• Entries supplied:

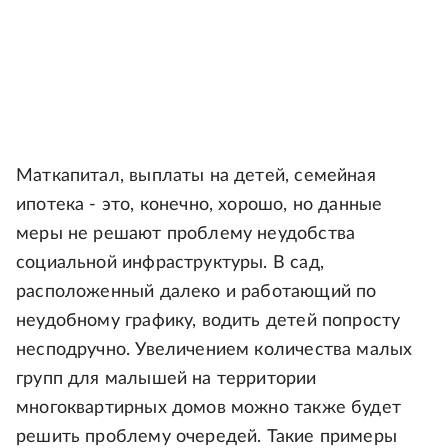
Маткапитал, выплаты на детей, семейная
ипотека - это, конечно, хорошо, но данные
меры не решают проблему неудобства
социальной инфраструктуры. В сад,
расположенный далеко и работающий по
неудобному графику, водить детей попросту
несподручно. Увеличением количества малых
групп для малышей на территории
многоквартирных домов можно также будет
решить проблему очередей. Такие примеры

• Exercise: Where an entry includes a picture, drop it, and print the rest of the material word for word.

• Answer section:
Маткапитал, выплаты на детей, семейная
ипотека - это, конечно, хорошо, но данные
меры не решают проблему неудобства
социальной инфраструктуры. В сад,
расположенный далеко и работающий по
неудобному графику, водить детей попросту
несподручно. Увеличением количества малых
групп для малышей на территории
многоквартирных домов можно также будет
решить проблему очередей. Такие примеры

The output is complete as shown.